Myanmar asks for international aid as flood misery spreads

 Myanmar formally appealed Tuesday for international help in tackling massive floods with rescuers struggling to reach isolated regions, as rain-battered Asian nations counted the rising cost of this year`s monsoon.

Sittwe: Myanmar formally appealed Tuesday for international help in tackling massive floods with rescuers struggling to reach isolated regions, as rain-battered Asian nations counted the rising cost of this year`s monsoon.

Flash floods and landslides in Myanmar have claimed at least 46 lives and affected some 215,000 people, swallowing huge tracts of land in what the United Nations has described as a "major natural disaster". 
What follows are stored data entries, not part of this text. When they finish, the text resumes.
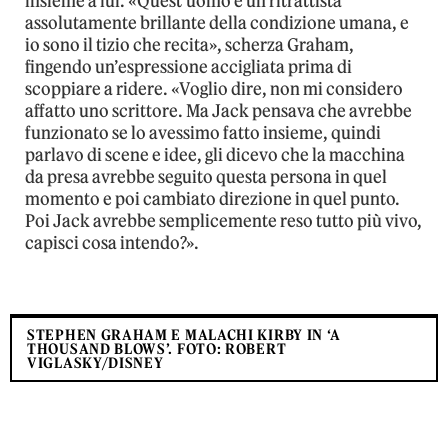
insieme a lui. «Quest’uomo è un ritrattista
assolutamente brillante della condizione umana, e
io sono il tizio che recita», scherza Graham,
fingendo un’espressione accigliata prima di
scoppiare a ridere. «Voglio dire, non mi considero
affatto uno scrittore. Ma Jack pensava che avrebbe
funzionato se lo avessimo fatto insieme, quindi
parlavo di scene e idee, gli dicevo che la macchina
da presa avrebbe seguito questa persona in quel
momento e poi cambiato direzione in quel punto.
Poi Jack avrebbe semplicemente reso tutto più vivo,
capisci cosa intendo?».
STEPHEN GRAHAM E MALACHI KIRBY IN ‘A
THOUSAND BLOWS’. FOTO: ROBERT
VIGLASKY/DISNEY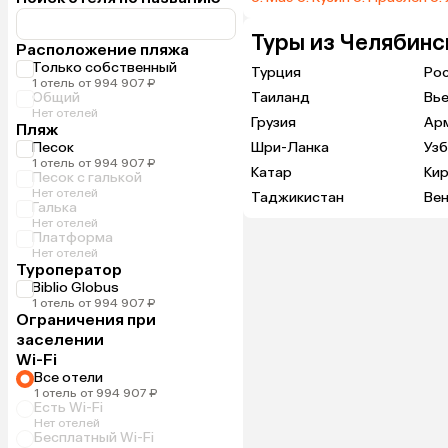
Туры из Челябинс
Расположение пляжа
Только собственный
Турция
Ро
1 отель от 994 907 ₽
Общий
Таиланд
Вь
Нет отелей
Грузия
Ар
Пляж
Песок
Шри-Ланка
Узб
1 отель от 994 907 ₽
Катар
Кир
Песок с галькой
Нет отелей
Таджикистан
Вен
Галька
Нет отелей
Платформа
Нет отелей
Туроператор
Biblio Globus
1 отель от 994 907 ₽
Ограничения при
заселении
Wi-Fi
Все отели
1 отель от 994 907 ₽
Есть Wi-Fi
Нет отелей
Бесплатный Wi-Fi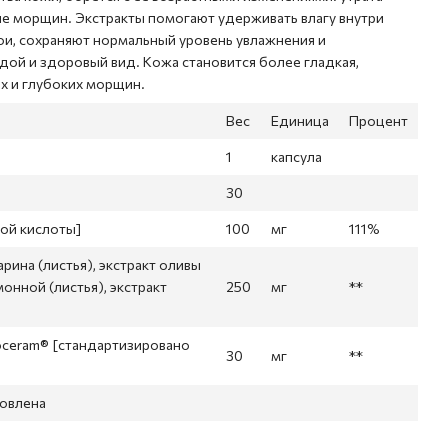
ние морщин. Экстракты помогают удерживать влагу внутри
ои, сохраняют нормальный уровень увлажнения и
дой и здоровый вид. Кожа становится более гладкая,
х и глубоких морщин.
Вес
Единица
Процент
1
капсула
30
вой кислоты]
100
мг
111%
арина (листья), экстракт оливы
монной (листья), экстракт
250
мг
**
oceram® [стандартизировано
30
мг
**
новлена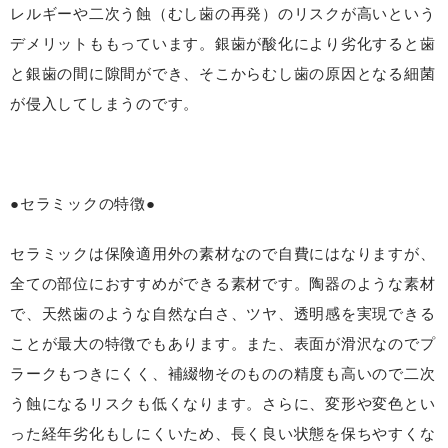
レルギーや二次う蝕（むし歯の再発）のリスクが高いという
デメリットももっています。銀歯が酸化により劣化すると歯
と銀歯の間に隙間ができ、そこからむし歯の原因となる細菌
が侵入してしまうのです。
●セラミックの特徴●
セラミックは保険適用外の素材なので自費にはなりますが、
全ての部位におすすめができる素材です。陶器のような素材
で、天然歯のような自然な白さ、ツヤ、透明感を実現できる
ことが最大の特徴でもあります。また、表面が滑沢なのでプ
ラークもつきにくく、補綴物そのものの精度も高いので二次
う蝕になるリスクも低くなります。さらに、変形や変色とい
った経年劣化もしにくいため、長く良い状態を保ちやすくな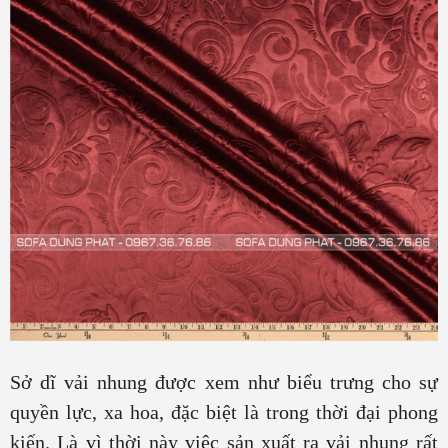
Sở dĩ vải nhung được xem như biểu trưng cho sự
quyền lực, xa hoa, đặc biệt là trong thời đại phong
kiến. Là vì thời này việc sản xuất ra vải nhung rất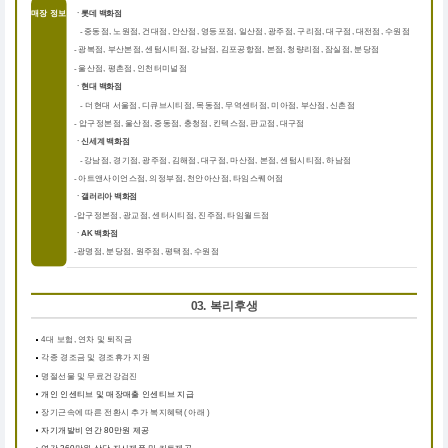
매장 정보
ㆍ롯데 백화점
중동점, 노원점, 건대점, 안산점, 영등포점, 일산점, 광주점, 구리점, 대구점, 대전점, 수원점
-
-
광복점, 부산본점, 센텀시티점, 강남점, 김포공항점, 본점, 청량리점, 잠실점, 분당점
-
울산점, 평촌점, 인천터미널점
ㆍ현대 백화점
더현대 서울점, 디큐브시티점, 목동점, 무역센터점, 미아점, 부산점, 신촌점
-
-
압구정본점, 울산점, 중동점, 충청점, 킨텍스점, 판교점, 대구점
ㆍ신세계 백화점
강남점, 경기점, 광주점, 김해점, 대구점, 마산점, 본점, 센텀시티점, 하남점
-
-
아트앤사이언스점, 의정부점, 천안아산점, 타임스퀘어점
ㆍ갤러리아 백화점
압구정본점, 광교점, 센터시티점, 진주점, 타임월드점
-
ㆍAK 백화점
광명점, 분당점, 원주점, 평택점, 수원점
-
03. 복리후생
4대 보험, 연차 및 퇴직금
각종 경조금 및 경조휴가 지원
명절선물 및 무료건강검진
개인 인센티브 및 매장매출 인센티브 지급
장기근속에 따른 전환시 추가 복지혜택( 아래 )
자기개발비 연간 80만원 제공
연간 360만원 상당 자사제품 및 키트제공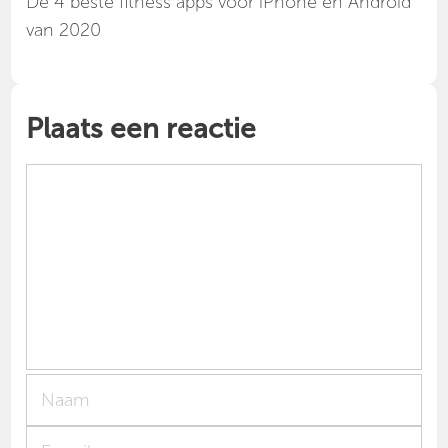
Dé 4 beste fitness apps voor iPhone en Android
van 2020
Plaats een reactie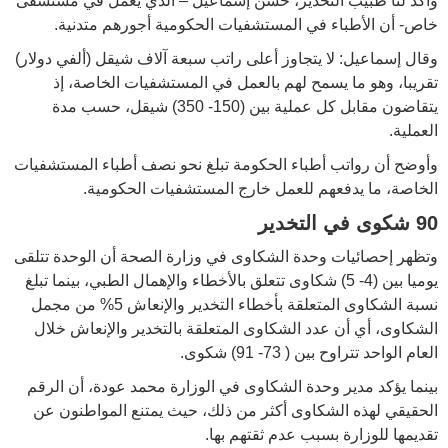
وأكد لنا طبيب التخدير، حسن إسماعيل – الذي يعمل في مستشفى
خاص- أن الأطباء في المستشفيات الحكومية أجورهم متدنية.
وقال إسماعيل: لا يتجاوز أعلى راتب سبعة آلاف شيقل (ألفي دولار)
تقريبا، وهو ما يسمح لهم بالعمل في المستشفيات الخاصة، إذ
يتقاضون مقابل كل عملية بين (150- 350) شيقل، حسب مدة
العملية.
وأوضح أن رواتب أطباء الحكومة تبلغ نحو نصف أطباء المستشفيات
الخاصة، ما يدفعهم للعمل خارج المستشفيات الحكومية.
90
شكوى في التخدير
وتظهر إحصائيات وحدة الشكاوى في وزارة الصحة أن الوحدة تتلقى
يوميا بين (4- 5) شكاوى تتعلق بالأخطاء والإهمال الطبي، بينما تبلغ
نسبة الشكاوى المتعلقة بأخطاء التخدير والإنعاش 5% من مجمل
الشكاوى، أي أن عدد الشكاوى المتعلقة بالتخدير والإنعاش خلال
العام الواحد تتراوح بين ( 73- 91) شكوى.
بينما يؤكد مدير وحدة الشكاوى في الوزارة محمد عودة، أن الرقم
الحقيقي لهذه الشكاوى أكثر من ذلك، حيث يمتنع المواطنون عن
تقديمها للوزارة بسبب عدم ثقتهم بها.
Tens of thousands of people remain cut off as officials warn that swollen rivers are now threatening to inundate low-lying southern areas of the country.

"Myanmar authorities have today formally requested international assistance," the United Nations Office for the Coordination of Humanitarian Affairs said in a statement, adding that the UN and other aid agencies have however been part of the response since late July. 

Military helicopters and commercial airlines have helped deliver international food aid as Myanmar shows a willingness to allow foreign assistance that was unthinkable under the paranoid former junta.

In 2008 the military regime was widely criticised for refusing foreign aid for weeks after Cyclone Nargis wrought devastation across the Irrawaddy Delta, leaving nearly 140,000 people dead or missing.

Now, with a fast-growing troop of social media users, the quasi-civilian government has already come under attack for its flood response, accused of underplaying the scale of the disaster.

Government spokesman Ye Htut told AFP that Myanmar had sent an official list of requirements to the UN on Tuesday as the scale of the crisis was overwhelming local recovery efforts.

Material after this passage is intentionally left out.